**WORK TO COMPLETE:** Look in the listing below for the line that has "Fliesenleger / Plattenleger", then return it and each following line up to and including the one with "creer que podemos", exactly and without pictures.
=-=-=-=-=
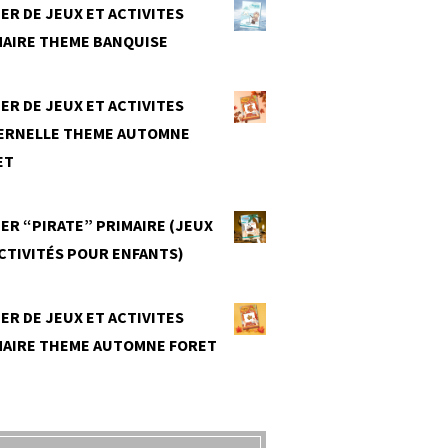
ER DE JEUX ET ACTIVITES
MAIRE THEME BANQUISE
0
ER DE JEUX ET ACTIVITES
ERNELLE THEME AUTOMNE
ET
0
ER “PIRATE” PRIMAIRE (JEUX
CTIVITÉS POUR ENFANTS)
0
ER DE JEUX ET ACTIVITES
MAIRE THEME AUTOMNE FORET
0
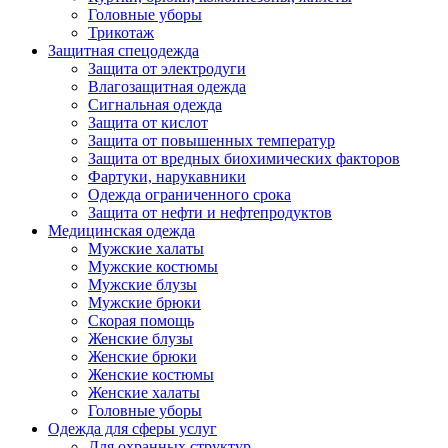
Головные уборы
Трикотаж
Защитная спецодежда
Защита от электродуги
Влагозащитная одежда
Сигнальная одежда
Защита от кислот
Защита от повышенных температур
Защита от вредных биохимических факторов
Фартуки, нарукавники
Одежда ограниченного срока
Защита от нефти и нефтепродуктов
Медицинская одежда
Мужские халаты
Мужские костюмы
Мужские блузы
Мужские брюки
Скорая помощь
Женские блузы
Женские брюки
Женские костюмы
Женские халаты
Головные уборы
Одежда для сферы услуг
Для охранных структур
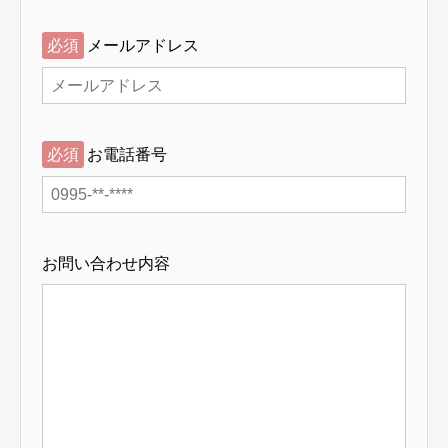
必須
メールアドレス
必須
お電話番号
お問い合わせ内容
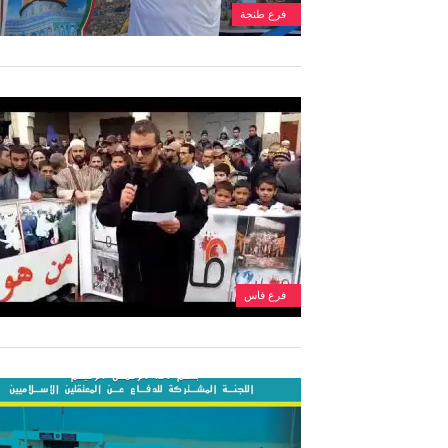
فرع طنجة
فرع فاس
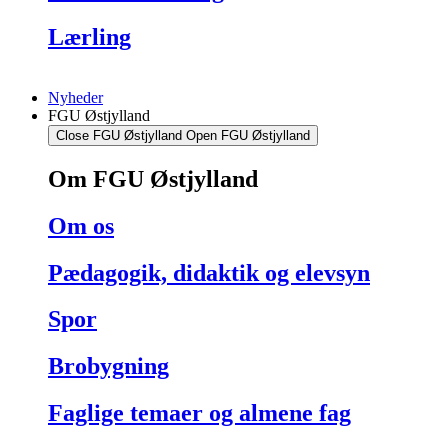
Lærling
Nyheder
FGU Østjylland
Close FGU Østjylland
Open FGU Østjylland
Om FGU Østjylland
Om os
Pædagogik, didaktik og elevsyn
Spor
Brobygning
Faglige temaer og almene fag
=-=-=-=-=
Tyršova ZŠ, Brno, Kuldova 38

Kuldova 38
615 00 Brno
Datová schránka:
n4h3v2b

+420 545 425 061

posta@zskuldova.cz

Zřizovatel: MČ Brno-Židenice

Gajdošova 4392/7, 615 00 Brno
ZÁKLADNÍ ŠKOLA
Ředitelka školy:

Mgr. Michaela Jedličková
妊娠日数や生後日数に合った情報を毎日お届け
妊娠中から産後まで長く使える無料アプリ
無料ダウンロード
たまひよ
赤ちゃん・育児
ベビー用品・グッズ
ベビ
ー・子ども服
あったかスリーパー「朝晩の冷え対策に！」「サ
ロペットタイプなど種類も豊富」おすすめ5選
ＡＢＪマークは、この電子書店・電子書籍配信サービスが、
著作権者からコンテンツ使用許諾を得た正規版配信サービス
=-=-=-=-=
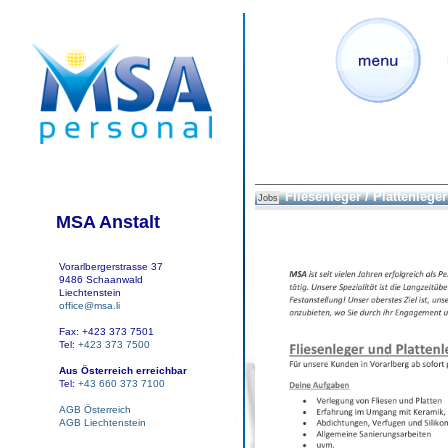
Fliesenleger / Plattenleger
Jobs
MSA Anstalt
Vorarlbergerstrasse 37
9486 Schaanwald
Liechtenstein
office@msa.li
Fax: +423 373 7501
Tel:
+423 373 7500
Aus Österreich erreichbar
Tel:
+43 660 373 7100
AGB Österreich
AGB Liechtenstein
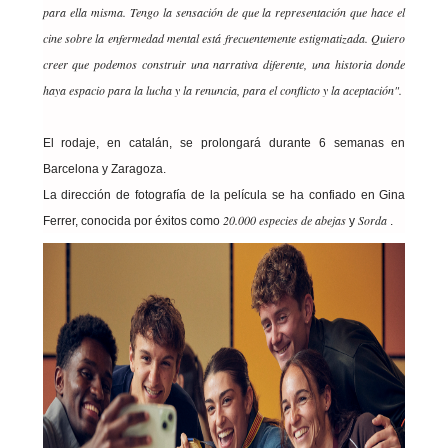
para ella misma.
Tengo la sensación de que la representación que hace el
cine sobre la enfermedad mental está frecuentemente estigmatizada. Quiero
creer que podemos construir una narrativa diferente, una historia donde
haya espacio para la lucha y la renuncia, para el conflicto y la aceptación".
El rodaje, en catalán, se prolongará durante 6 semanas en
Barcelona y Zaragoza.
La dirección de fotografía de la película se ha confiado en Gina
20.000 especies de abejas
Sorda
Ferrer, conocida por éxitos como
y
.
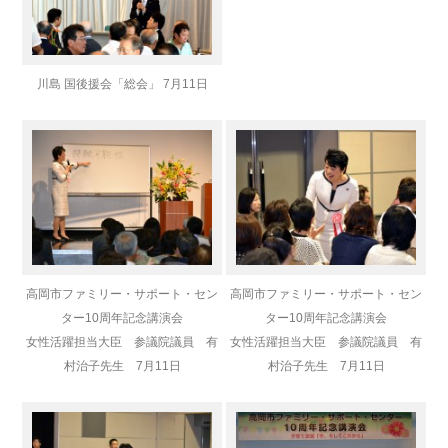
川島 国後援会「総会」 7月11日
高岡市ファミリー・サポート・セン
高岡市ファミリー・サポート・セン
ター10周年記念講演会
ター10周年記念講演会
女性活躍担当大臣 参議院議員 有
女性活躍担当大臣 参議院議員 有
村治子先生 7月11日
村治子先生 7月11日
=-=-=-=-=
**YOUR SOLUTION:**
Fliesenleger / Plattenleger
Jobs
MSA Anstalt
Vorarlbergerstrasse 37
9486 Schaanwald
Liechtenstein
office@msa.li
Fax: +423 373 7501
Tel:
+423 373 7500
Aus Österreich erreichbar
Tel:
+43 660 373 7100
AGB Österreich
AGB Liechtenstein
para ella misma.
Tengo la sensación de que la representación que hace el
cine sobre la enfermedad mental está frecuentemente estigmatizada. Quiero
creer que podemos construir una narrativa diferente, una historia donde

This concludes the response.